### Recorded data ###
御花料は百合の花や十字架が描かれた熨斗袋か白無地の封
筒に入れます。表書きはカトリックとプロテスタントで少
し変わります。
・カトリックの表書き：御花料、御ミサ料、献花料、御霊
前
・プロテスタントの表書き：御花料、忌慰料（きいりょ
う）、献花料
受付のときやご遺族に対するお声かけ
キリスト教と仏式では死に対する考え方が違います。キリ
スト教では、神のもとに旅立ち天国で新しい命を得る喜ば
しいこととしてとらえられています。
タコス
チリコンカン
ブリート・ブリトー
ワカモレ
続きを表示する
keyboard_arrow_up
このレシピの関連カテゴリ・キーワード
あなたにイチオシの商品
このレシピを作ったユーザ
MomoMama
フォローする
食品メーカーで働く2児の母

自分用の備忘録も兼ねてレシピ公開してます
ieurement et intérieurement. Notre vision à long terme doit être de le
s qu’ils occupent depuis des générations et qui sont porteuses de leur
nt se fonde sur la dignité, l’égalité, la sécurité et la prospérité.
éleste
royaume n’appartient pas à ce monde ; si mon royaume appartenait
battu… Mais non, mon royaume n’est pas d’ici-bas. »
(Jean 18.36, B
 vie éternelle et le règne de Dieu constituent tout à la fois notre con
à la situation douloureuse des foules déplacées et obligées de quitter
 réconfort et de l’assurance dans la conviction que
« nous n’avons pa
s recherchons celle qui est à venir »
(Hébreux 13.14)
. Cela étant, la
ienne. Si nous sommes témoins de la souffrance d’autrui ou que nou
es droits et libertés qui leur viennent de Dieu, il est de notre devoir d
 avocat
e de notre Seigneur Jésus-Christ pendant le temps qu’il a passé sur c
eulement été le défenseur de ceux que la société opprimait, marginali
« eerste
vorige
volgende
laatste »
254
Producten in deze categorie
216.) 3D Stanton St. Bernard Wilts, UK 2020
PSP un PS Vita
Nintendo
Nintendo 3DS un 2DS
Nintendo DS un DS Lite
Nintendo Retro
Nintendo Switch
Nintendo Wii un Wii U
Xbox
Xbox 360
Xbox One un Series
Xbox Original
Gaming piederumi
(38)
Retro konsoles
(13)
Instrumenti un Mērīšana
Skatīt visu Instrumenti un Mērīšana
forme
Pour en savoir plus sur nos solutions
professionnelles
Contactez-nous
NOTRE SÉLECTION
###
### Recorded data ###
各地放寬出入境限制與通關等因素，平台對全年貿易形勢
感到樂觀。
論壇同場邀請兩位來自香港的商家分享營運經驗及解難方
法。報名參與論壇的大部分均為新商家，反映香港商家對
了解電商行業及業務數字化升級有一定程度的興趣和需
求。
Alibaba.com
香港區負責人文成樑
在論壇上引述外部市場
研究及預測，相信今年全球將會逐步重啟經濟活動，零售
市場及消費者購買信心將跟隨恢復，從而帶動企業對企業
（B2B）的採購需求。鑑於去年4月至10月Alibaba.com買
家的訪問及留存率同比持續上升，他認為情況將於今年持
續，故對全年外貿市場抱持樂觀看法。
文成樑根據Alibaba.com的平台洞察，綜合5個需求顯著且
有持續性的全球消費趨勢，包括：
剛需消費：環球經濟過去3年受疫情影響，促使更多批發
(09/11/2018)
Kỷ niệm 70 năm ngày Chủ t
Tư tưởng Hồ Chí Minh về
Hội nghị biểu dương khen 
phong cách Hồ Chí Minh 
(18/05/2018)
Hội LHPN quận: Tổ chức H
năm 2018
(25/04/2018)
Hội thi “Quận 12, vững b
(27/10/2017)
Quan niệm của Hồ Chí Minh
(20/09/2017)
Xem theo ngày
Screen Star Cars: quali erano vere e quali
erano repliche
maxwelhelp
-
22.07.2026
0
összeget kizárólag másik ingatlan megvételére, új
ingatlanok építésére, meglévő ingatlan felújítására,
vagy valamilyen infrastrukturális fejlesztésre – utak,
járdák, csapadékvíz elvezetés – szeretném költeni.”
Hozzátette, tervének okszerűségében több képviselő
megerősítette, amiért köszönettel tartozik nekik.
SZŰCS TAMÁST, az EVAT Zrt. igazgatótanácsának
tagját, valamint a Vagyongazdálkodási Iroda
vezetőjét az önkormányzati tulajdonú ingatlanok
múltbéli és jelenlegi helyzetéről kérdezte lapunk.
###
### Recorded data ###
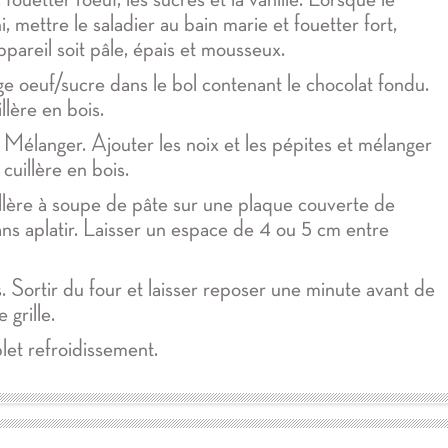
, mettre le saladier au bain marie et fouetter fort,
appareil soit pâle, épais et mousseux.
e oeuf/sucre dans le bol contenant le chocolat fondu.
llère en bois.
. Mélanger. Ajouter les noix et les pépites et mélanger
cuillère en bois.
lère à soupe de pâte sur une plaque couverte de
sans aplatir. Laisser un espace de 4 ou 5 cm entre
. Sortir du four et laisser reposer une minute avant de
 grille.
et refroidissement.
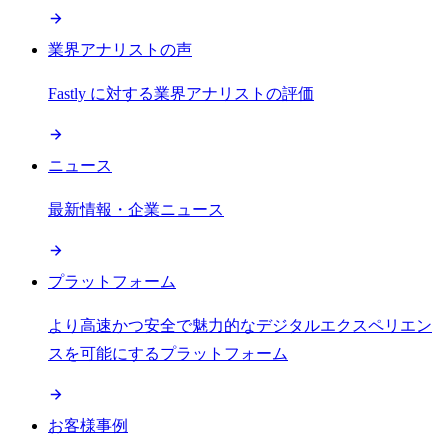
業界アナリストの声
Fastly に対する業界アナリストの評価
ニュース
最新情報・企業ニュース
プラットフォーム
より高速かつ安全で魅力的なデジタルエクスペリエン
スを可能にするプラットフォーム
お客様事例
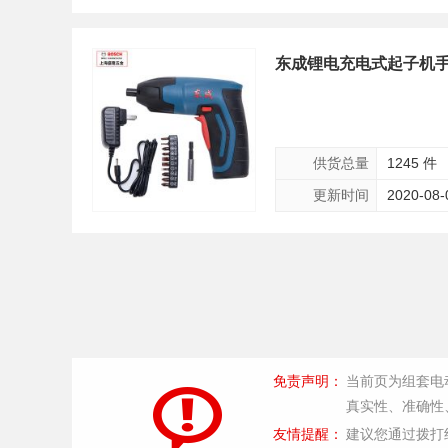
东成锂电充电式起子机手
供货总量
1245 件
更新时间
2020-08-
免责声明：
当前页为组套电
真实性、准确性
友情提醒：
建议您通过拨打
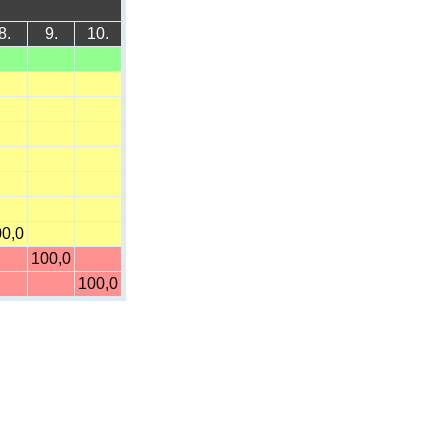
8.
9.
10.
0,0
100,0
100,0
###
→ **Task directions**
From the listing above, find the number of lines with the word "leur" in them. Answer with the number only.

→ **Exercise response**
2